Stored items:
========================================================================

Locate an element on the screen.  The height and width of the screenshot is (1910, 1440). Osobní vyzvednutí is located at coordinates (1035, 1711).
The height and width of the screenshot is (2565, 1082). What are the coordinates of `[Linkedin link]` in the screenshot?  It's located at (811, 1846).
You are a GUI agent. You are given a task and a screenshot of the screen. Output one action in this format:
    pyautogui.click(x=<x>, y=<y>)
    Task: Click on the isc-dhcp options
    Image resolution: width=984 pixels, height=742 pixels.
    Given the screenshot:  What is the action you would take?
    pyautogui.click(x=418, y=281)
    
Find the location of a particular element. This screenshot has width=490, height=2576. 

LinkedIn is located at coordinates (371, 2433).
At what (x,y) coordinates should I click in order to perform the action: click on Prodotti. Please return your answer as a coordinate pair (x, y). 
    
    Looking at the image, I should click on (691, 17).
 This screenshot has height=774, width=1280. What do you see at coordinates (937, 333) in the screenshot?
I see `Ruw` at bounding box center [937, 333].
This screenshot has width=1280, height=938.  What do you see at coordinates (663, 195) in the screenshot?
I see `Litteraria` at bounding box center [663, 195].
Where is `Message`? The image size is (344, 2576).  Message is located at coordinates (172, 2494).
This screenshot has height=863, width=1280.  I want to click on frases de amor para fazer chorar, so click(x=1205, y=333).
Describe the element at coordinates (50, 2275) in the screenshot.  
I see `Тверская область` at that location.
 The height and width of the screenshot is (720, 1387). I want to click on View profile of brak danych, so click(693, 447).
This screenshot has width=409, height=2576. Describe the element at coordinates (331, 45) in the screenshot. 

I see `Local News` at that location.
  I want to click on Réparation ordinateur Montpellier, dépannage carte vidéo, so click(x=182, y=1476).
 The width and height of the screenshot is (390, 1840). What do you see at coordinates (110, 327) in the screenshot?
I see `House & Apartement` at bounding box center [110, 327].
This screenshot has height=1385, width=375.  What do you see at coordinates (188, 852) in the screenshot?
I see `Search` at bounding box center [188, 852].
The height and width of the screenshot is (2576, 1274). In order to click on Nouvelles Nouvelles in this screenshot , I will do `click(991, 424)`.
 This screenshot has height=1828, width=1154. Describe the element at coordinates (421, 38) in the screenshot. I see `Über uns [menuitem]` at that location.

========================================================================

What you will do: Could you return exactly the lines above from the line with "At what (x,y)" to the line with "This screenshot has height=863, width=1280.", both included, and nothing else?

Answer section:
At what (x,y) coordinates should I click in order to perform the action: click on Prodotti. Please return your answer as a coordinate pair (x, y). 
    
    Looking at the image, I should click on (691, 17).
 This screenshot has height=774, width=1280. What do you see at coordinates (937, 333) in the screenshot?
I see `Ruw` at bounding box center [937, 333].
This screenshot has width=1280, height=938.  What do you see at coordinates (663, 195) in the screenshot?
I see `Litteraria` at bounding box center [663, 195].
Where is `Message`? The image size is (344, 2576).  Message is located at coordinates (172, 2494).
This screenshot has height=863, width=1280.  I want to click on frases de amor para fazer chorar, so click(x=1205, y=333).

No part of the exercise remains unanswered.